OPINION

Zanu-PF's nightmare scenario

Eddie Cross says regional leaders blocked the calling of a snap rigged election

HARARE - Zimbabweans have become very adept at confusing everyone about what they are doing, by what they are saying. It is very difficult to work out what is going on at times and whether we are making progress? Mugabe said it once - "do not listen to what we say - watch what we do".

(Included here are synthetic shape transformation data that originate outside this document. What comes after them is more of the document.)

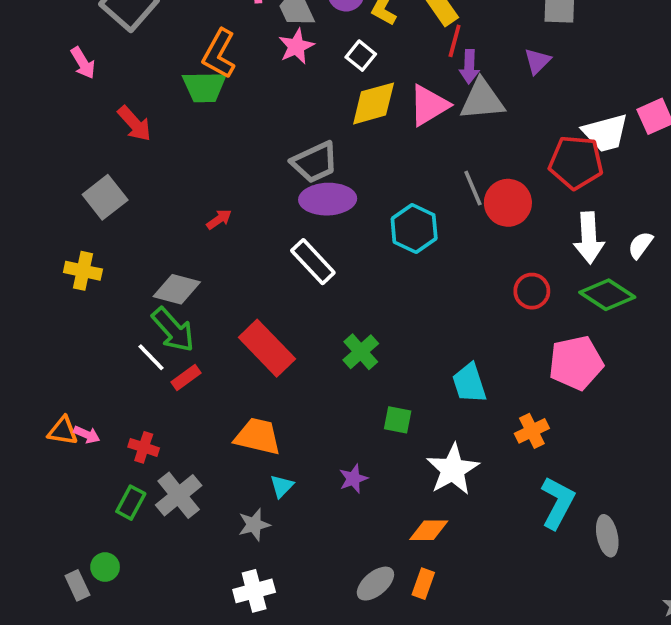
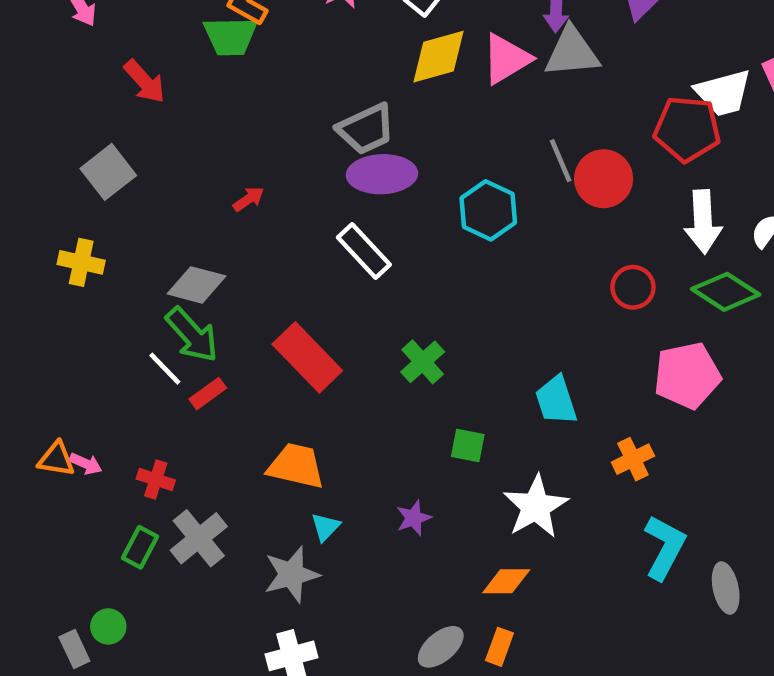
gray star: (254, 525) -> (291, 574), size x1.4

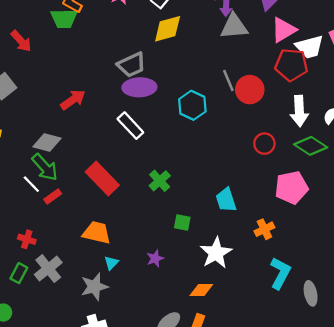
pink triangle: (506, 59) -> (284, 30), moved
red arrow: (249, 199) -> (73, 100), size x1.6

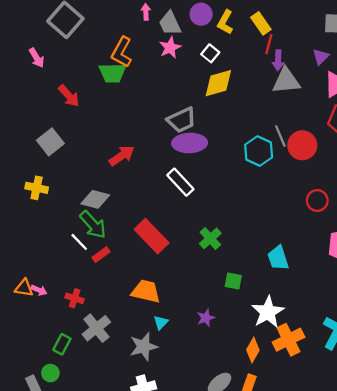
cyan hexagon: (192, 105) -> (259, 151), moved
orange cross: (264, 229) -> (288, 340), moved, size x1.5
green rectangle: (19, 273) -> (62, 344), moved
orange diamond: (201, 290) -> (253, 350), turned -60

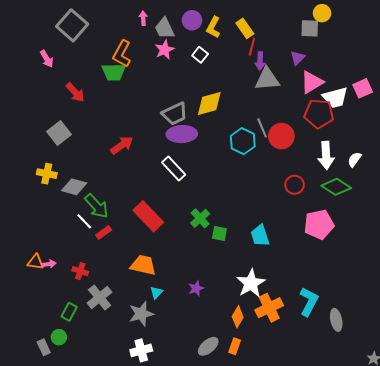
yellow diamond: (218, 83) -> (209, 104), moved
gray diamond: (95, 199) -> (74, 187), moved
green square: (233, 281) -> (219, 234), moved
pink arrow: (39, 290) -> (49, 264), turned -32

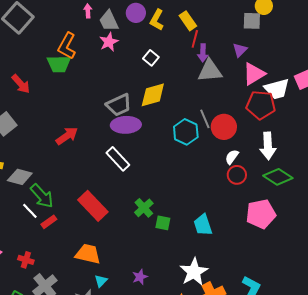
white square: (200, 55) -> (151, 58), moved
white semicircle: (354, 159) -> (232, 157), moved

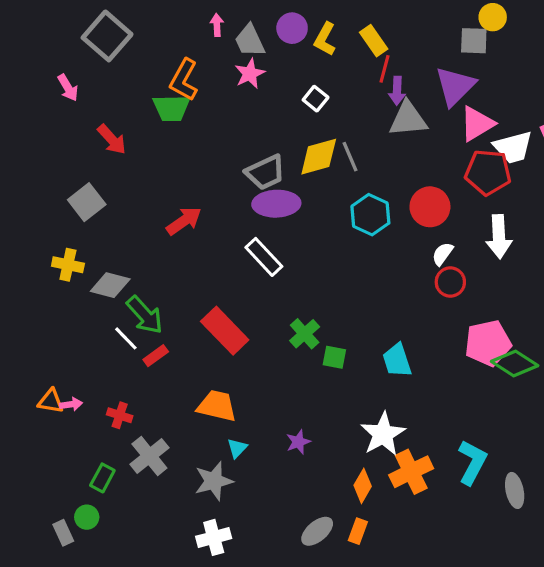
purple triangle: (240, 50) -> (455, 86), size x1.8
gray line: (205, 119) -> (350, 157), moved
green diamond: (278, 177) -> (515, 364), moved

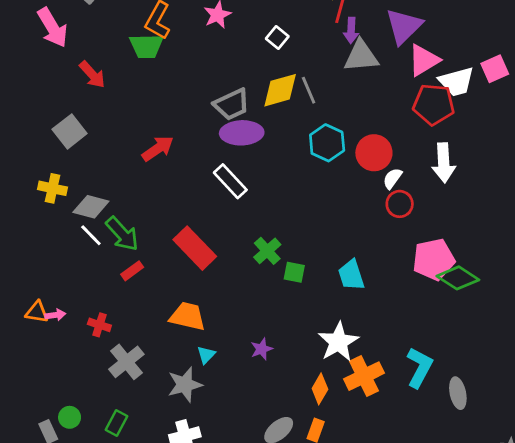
pink arrow: (68, 88) -> (52, 28), size x1.6
red circle: (430, 207) -> (374, 153), moved
white line: (126, 338) -> (91, 235), moved
green rectangle: (102, 478) -> (116, 423), moved

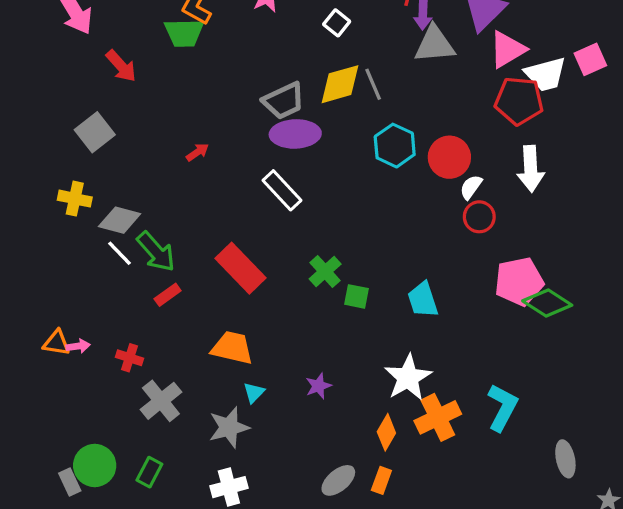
red arrow: (158, 148) -> (197, 152), size x0.6
gray ellipse: (458, 393) -> (565, 459), moved
green circle: (70, 417) -> (95, 465), size x1.6

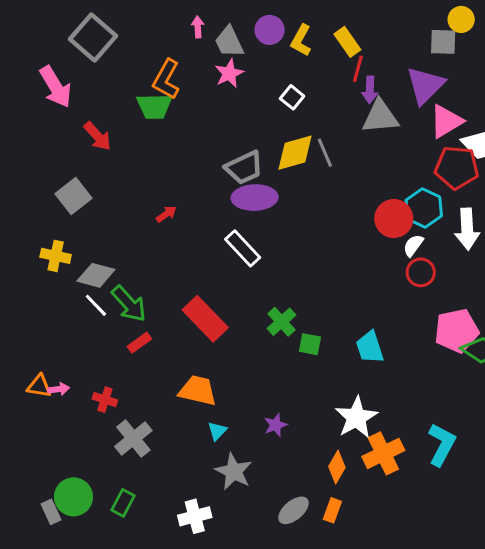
cyan hexagon: (395, 146) -> (424, 208), moved
gray star: (229, 427) -> (234, 471), moved, turned -30

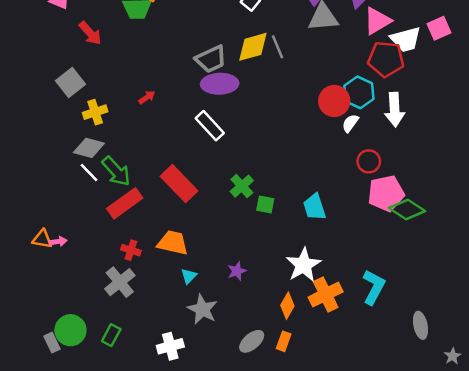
yellow cross: (56, 256) -> (95, 112), moved, turned -30
red circle: (421, 272) -> (369, 161), moved
red rectangle: (139, 343) -> (125, 203), size x1.8
red cross: (105, 400) -> (131, 250), moved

In 2011 two things became abundantly clear; Mugabe lost to battle to maintain support and protection from the regional community in SADC. At successive SADC summits, he was confronted by regional leaders with the demand that he meets his obligations as a signatory to the Global Political Agreement and halt his abuse of basic democratic norms in how he was conducting political affairs in Zimbabwe.

Secondly he lost the battle with his body; starting during his annual leave in Malaysia he had to be rushed to a hospital in Singapore 10 times in 2011 and during the past year he has aged dramatically. Both he and his Party now understand that the fuse is short and burning and for both of them, time is running out.

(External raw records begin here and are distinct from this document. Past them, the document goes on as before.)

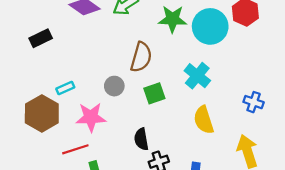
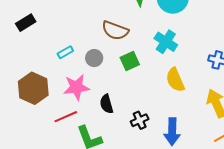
brown semicircle: (141, 57) -> (115, 30), turned 100
cyan rectangle: (65, 88) -> (65, 52), moved
black semicircle: (141, 139) -> (107, 104), moved

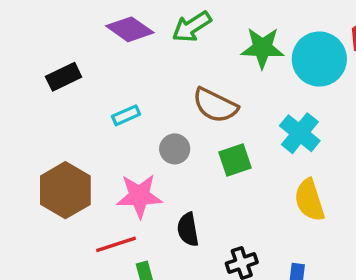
cyan rectangle: (65, 52) -> (126, 115), moved

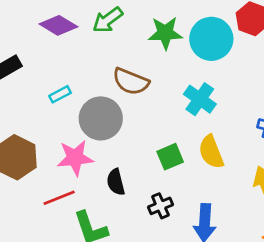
gray circle: (175, 149) -> (101, 118), size x1.8
green square: (235, 160) -> (170, 157), moved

2012 has not been much better; Mugabe met with the outgoing Chairman of the AU in mid January where they discussed his strategy for a snap election he could control and military and security co-operation between the two countries. Despite desperate diplomatic efforts and the support of the Chairman of the AU, the subsequent summit of 54 African leaders in Addis gave no quarter to Mugabe. President Zuma as facilitator and Chairman of the SADC Troika gave his report which was adopted without debate. Mugabe came home furious, but subdued.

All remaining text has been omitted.